10. Organise tes observations dans ton cahier d'expérience en y ajoutant du texte et des photos et partage le sous forme de PDF
Résultats attendus
Le bruit blanc est perçu comme un souffle continu sans hauteur musicale identifiable. Le spectre de fréquences affiché montre la présence simultanée d'un grand nombre de fréquences. L'amplitude des fréquences reste globalement similaire sur toute la plage audible, ce qui donne une allure presque horizontale au spectre. D'une mesure à l'autre, des variations locales apparaissent mais l'allure générale reste stable. Certaines petites différences peuvent être observées en raison du bruit ambiant ou des limites du microphone. Le résultat attendu est donc un spectre globalement uniforme caractéristique du bruit blanc.
Questions scientifiques :
- Pourquoi un bruit blanc ne possède-t-il pas de hauteur musicale identifiable
- Pourquoi le spectre d'un bruit blanc apparaît-il globalement uniforme
- Pourquoi les détails du spectre changent-ils légèrement à chaque mesure
- Que se passerait-il si certaines fréquences étaient supprimées du bruit blanc
- Comment l'environnement sonore influence-t-il le spectre mesuré
Analyse scientifique
Le bruit blanc est un signal aléatoire caractérisé par une densité spectrale de puissance constante sur toute la gamme des fréquences audibles (généralement 20 Hz à 20 kHz pour l'humain). Son nom vient par analogie avec la lumière blanche qui contient toutes les longueurs d'onde du spectre visible à intensité égale. Mathématiquement, un bruit blanc idéal aurait une fonction d'autocorrélation qui serait une impulsion de Dirac, indiquant que les valeurs du signal à deux instants différents sont totalement décorrélées.
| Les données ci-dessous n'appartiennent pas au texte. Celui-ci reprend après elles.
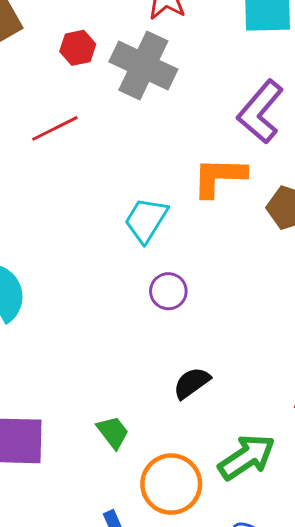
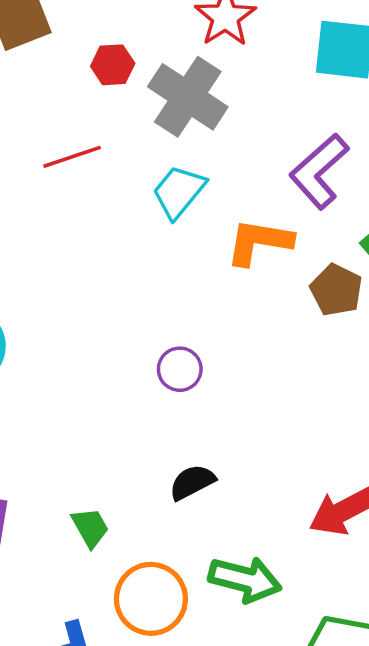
cyan trapezoid: (146, 220) -> (179, 192), moved
green arrow: (247, 457) -> (245, 579), turned 40

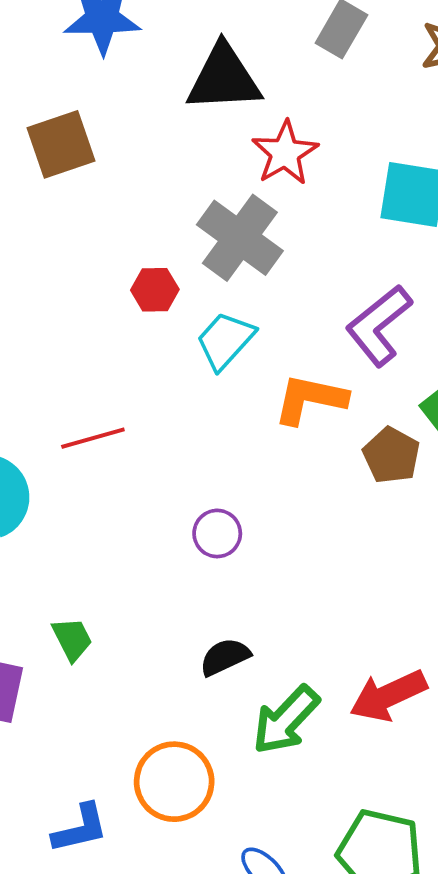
red hexagon: (113, 65) -> (155, 290), moved
red line: (72, 157) -> (93, 438), moved
green trapezoid: (90, 528) -> (72, 639), moved
green arrow: (245, 579) -> (286, 720), moved, turned 116

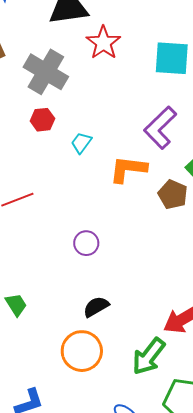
gray cross: (240, 238) -> (46, 72), moved
cyan trapezoid: (225, 340) -> (81, 143), size x0.7
green arrow: (286, 720) -> (149, 356), moved
orange circle: (174, 782) -> (82, 351), moved

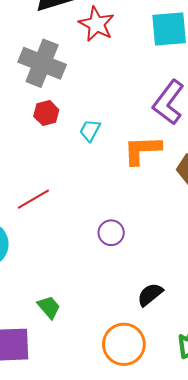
black semicircle: (96, 307) -> (150, 294), moved

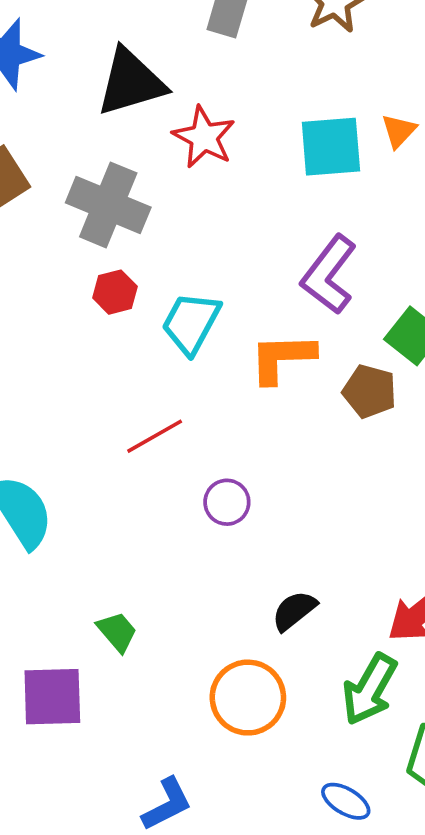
cyan trapezoid: (90, 130) -> (191, 323), size x1.6
red line: (33, 199) -> (155, 436), moved

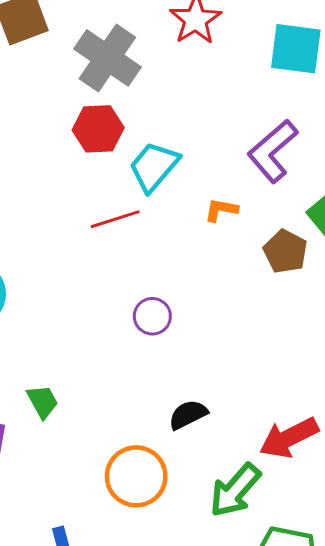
red hexagon: (115, 292) -> (98, 129), size x1.4
orange L-shape: (282, 358) -> (221, 210), size x0.6
red line: (155, 436) -> (115, 219), moved

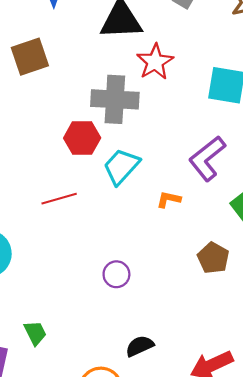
gray cross: (107, 58) -> (115, 99), moved, turned -33
red line: (115, 219) -> (59, 199), moved
brown pentagon: (285, 251) -> (213, 258), moved

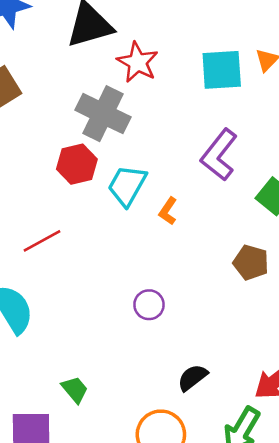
gray cross: (115, 99) -> (103, 114), turned 36
red line: (59, 199) -> (42, 241), moved
orange L-shape: (169, 199) -> (168, 211), moved, turned -55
Dans l'analyse spectrale réalisée avec FizziQ, le spectre de fréquences utilise la transformée de Fourier rapide (FFT) pour décomposer le signal temporel en ses composantes fréquentielles. Pour un bruit blanc parfait, ce spectre serait une ligne horizontale plate. Les légères variations observées sont dues aux imperfections du générateur, aux limites du microphone et aux résonances de l'environnement. Le bruit blanc est utilisé comme référence en acoustique, en masquage sonore et en ingénierie pour tester la robustesse des systèmes.
Variantes possibles
- Comparer le spectre d'un bruit blanc avec celui d'une note musicale pure
- Analyser un bruit rose et comparer sa répartition fréquentielle avec celle du bruit blanc
- Mesurer le spectre sonore dans différents environnements et comparer les résultats
- Utiliser différents volumes sonores pour observer leur effet sur le spectre
- Comparer les spectres obtenus avec et sans écouteurs
Activités et ressources associées
- L'effet sonore Shepard : Analyse de l'illusion sonore de Shepard.
- Diapasons : Étude des fréquences de diapasons au cours de l'histoire
- Pendule sonore : Etude de l'effet Doppler pour un pendule sonore ou une balançoir
- La gamme : Etude de la relations entre notes de musique et fréquences
Pour aller plus loin :
FAQ
Q: Qu'est-ce que le spectre sonore ?
R: Le bruit blanc est un signal aléatoire caractérisé par une densité spectrale de puissance constante sur toute la gamme des fréquences audibles (généralement 20 Hz à 20 kHz pour l'humain).
Q: Comment fonctionne l'analyse spectrale de FizziQ ?
R: FizziQ décompose le son capté par le microphone en ses fréquences composantes grâce à une transformée de Fourier rapide (FFT). Le spectre affiché montre l'amplitude de chaque fréquence, permettant d'identifier les harmoniques et la fréquence fondamentale.
Q: Quelles sont les principales sources d'erreur ou limites de cette expérience ?
R: Les légères variations observées sont dues aux imperfections du générateur, aux limites du microphone et aux résonances de l'environnement.